There are lots of writing guides and manuals out there devoted to the intricacies of plotting, scene-setting, or the character-arc, which is all necessary – but these guides deal overwhelmingly with the Hero’s Journey and the role of the protagonist, not the antagonist.

Protagonist.

  1. The leading character or one of the major characters in a play, film, novel, etc.
  2. An advocate or champion of a particular cause or idea.

Antagonist.

  1. A person who actively opposes or is hostile to someone or something; an adversary.

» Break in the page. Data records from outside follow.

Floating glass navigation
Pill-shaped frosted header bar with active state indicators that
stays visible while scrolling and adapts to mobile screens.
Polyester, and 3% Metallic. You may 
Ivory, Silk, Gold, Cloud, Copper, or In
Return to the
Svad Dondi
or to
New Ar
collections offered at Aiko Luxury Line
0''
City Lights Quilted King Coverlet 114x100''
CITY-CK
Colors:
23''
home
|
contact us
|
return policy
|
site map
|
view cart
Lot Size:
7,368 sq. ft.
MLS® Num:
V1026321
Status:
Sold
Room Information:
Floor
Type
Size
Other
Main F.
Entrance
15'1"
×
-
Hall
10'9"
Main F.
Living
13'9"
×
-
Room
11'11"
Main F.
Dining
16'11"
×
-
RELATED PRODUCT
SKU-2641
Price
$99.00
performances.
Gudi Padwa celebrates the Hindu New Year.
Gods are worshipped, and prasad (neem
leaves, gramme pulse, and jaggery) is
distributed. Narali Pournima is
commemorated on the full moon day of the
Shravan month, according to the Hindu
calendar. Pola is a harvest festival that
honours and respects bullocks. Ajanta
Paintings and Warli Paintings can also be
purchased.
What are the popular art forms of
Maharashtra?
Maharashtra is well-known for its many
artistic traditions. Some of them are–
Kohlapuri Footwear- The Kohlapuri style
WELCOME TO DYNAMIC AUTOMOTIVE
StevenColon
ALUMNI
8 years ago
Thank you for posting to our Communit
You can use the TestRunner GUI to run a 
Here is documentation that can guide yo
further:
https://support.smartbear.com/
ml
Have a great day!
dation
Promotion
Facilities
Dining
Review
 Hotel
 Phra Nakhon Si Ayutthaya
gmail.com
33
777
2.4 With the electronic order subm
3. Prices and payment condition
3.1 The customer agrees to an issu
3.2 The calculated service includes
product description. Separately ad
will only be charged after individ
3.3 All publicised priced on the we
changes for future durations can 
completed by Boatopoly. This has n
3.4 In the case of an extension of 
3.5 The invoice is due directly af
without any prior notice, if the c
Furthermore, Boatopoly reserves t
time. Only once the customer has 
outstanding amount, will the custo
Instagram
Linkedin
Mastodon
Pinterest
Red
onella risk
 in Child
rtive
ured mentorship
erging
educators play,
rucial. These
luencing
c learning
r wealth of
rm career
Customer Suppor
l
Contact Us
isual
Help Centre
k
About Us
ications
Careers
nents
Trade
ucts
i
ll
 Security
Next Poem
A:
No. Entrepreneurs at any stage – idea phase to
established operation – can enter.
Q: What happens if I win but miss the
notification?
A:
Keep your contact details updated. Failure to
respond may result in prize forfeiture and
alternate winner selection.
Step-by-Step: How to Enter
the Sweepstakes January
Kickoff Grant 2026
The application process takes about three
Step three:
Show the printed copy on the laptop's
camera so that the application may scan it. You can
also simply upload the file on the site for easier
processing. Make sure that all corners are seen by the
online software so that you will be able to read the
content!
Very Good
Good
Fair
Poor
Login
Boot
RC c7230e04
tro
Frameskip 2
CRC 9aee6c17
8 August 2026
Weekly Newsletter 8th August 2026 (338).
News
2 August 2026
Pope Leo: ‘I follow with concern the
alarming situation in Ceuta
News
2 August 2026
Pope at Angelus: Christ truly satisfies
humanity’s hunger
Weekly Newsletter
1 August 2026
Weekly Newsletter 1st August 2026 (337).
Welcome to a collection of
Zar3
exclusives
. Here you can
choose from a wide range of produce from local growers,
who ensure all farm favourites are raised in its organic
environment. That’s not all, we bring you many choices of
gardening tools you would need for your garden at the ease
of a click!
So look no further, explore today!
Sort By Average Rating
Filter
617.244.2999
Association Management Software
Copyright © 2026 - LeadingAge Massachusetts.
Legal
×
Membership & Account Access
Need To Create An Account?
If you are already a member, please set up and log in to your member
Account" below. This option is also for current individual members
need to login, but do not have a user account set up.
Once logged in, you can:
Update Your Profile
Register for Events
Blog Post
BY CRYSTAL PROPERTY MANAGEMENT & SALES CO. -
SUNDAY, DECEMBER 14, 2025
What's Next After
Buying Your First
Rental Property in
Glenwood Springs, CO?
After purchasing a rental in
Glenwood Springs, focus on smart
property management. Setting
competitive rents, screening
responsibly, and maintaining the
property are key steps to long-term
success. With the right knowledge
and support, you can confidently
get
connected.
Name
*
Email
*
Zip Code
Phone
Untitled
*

That was when I realized that half the story was missing; the conflict, the complications, the blood, guts and gore of the antagonist’s journey. The usual protagonist’s journey looks something like this:

The Hero's Journey

This is the fairly standard picture, although there are tons of variations. Essentially, we have:

  1. The Hero in a place of dissatisfaction, when-
  2. A catalysing incident knocks them out of their usual routine, and causes them to-
  3. Seek help, usually from a mysterious guide or mentor.
  4. Their next step is to journey into the mystery/follow the clues/wade through problems, until
  5. They discover a key to their problem, by challenging what they were.
  6. Using this information, they are able to confront, or at least see, the true nature of their problem (with varying allies, clues, switchbacks and deeper layers of conflict).
  7. At which time, they return to their ‘normal’ situation, having changed.

 

What we see here, is that the Hero’s Journey is primarily focussed on internal change – which are often masked as external ones. Even a classic murder-mystery is usually about the Detective, Investigator, or Unlucky Journalist discovering the strength that they have in order to solve the crime, save the day, and return the world to rights.

The Hero’s Journey is a valuable, and some might say essential lens through which to structure the role of your plot. This guide in your hands doesn’t seek to dispute that, but it does seek to add a new dimension to that structure, by asking: What about the Antagonist?

Is the antagonist, bad guy, evil mafia boss, crazed millionaire playboy just a foil for your Hero’s own psychodrama? In some stories this might be the case – and can be done very well. A lot of horror stories feature nemesis which are intractable agents of chaos, existing solely to stuff-up the plans of your protagonist. Look at the zombies in The Walking Dead, or perhaps Pennywise in Stephen King’s It. There are macabre merits to having this sort of ‘unstoppable problem’ as an antagonist – it forces the story back onto Detective Rick Grimes, or Bill Denbrough, to see if they’ve got the emotional chops to live through it.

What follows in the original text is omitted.